Search the records for "Shift" and copy each line that holds it.

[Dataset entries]
========================

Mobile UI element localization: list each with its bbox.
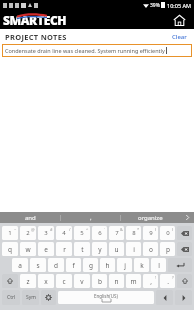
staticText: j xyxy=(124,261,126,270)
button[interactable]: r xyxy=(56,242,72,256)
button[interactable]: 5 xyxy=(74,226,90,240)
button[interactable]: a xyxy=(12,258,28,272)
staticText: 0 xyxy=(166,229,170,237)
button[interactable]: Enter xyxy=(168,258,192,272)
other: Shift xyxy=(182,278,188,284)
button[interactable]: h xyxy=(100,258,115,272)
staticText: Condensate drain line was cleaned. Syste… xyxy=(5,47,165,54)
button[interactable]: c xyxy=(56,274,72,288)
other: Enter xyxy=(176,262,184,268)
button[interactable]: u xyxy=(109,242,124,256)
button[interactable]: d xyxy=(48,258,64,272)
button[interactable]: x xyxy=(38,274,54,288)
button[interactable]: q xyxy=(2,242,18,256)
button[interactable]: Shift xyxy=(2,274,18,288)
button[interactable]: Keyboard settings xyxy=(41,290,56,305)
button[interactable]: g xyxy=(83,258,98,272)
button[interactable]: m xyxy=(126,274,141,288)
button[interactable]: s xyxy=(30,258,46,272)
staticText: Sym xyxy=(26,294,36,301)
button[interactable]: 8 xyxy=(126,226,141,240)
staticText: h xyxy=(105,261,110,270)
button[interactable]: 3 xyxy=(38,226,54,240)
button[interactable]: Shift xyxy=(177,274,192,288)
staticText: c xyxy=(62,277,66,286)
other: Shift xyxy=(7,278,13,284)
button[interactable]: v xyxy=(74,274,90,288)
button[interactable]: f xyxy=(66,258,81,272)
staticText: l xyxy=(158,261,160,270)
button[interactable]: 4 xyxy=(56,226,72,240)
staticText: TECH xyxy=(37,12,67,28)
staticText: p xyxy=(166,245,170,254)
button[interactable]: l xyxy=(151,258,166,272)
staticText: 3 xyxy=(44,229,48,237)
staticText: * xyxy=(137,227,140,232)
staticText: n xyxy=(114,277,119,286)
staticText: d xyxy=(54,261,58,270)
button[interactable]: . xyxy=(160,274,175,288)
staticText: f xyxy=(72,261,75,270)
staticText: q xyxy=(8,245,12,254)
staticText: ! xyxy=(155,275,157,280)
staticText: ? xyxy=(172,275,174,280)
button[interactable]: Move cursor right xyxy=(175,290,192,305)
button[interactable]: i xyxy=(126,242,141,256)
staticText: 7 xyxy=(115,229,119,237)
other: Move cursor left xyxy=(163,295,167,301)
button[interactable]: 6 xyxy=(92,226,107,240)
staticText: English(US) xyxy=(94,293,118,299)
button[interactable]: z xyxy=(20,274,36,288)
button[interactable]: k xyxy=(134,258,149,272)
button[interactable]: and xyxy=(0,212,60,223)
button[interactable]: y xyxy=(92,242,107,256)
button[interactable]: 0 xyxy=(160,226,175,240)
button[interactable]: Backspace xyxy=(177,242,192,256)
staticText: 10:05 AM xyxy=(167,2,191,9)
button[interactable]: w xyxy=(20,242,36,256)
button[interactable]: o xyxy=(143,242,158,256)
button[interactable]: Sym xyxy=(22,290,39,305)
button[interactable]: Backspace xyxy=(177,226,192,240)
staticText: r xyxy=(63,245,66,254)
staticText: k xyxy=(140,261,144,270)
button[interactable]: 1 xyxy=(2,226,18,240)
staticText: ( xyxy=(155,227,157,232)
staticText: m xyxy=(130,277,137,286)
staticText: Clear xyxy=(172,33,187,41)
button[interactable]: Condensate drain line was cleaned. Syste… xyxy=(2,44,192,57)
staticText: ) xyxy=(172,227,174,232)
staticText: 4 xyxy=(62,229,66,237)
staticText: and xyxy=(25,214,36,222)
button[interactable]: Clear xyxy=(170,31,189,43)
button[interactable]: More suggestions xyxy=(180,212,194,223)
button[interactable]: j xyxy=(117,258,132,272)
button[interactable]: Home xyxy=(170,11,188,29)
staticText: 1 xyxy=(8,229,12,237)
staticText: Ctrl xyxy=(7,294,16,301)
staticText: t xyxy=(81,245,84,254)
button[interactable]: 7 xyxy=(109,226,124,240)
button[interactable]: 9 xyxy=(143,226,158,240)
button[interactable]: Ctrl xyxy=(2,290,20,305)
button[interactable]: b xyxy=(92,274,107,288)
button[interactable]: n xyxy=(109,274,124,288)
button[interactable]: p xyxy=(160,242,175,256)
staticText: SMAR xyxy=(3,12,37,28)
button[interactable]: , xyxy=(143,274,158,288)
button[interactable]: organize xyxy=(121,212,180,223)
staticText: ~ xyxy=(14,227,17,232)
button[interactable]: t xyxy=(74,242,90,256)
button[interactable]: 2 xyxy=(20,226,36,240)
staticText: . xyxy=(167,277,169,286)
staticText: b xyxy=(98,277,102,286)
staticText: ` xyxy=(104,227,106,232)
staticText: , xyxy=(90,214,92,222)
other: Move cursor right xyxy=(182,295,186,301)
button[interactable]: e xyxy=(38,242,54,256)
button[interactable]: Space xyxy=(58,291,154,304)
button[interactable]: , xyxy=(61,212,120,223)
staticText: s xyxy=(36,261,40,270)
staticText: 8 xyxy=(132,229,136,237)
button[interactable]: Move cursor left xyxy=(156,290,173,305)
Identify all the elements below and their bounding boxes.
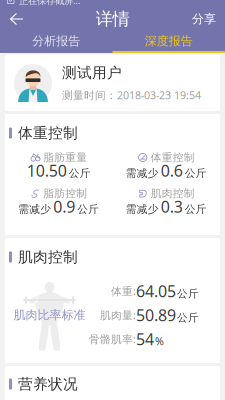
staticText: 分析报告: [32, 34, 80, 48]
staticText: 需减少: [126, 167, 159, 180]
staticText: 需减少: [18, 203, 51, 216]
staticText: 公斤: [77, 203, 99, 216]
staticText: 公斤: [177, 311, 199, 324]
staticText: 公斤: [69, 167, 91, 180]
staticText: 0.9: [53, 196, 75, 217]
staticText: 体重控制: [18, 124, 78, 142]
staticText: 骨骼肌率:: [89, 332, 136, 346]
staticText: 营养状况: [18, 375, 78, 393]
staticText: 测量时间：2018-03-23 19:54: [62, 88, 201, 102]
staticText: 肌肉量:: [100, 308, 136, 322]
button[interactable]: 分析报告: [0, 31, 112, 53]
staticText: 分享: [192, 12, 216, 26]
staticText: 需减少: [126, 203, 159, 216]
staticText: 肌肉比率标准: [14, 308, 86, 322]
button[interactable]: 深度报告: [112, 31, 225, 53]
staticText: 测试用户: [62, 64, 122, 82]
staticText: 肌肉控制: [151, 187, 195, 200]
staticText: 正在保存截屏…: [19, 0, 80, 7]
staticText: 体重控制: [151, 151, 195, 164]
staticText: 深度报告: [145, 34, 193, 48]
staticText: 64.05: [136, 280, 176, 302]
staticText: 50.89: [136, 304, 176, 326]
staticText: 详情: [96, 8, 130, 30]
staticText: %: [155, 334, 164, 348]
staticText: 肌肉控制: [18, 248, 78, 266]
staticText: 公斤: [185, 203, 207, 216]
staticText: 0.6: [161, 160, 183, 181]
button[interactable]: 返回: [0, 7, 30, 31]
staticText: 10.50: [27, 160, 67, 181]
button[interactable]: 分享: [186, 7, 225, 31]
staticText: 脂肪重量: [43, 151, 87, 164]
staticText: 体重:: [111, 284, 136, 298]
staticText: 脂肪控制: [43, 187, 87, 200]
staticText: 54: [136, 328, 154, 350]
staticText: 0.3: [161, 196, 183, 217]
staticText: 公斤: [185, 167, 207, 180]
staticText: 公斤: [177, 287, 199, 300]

========================

## Solution for this problem
other: Shift xyxy=(182,278,188,284)
button[interactable]: Shift xyxy=(2,274,18,288)
button[interactable]: Shift xyxy=(177,274,192,288)
other: Shift xyxy=(7,278,13,284)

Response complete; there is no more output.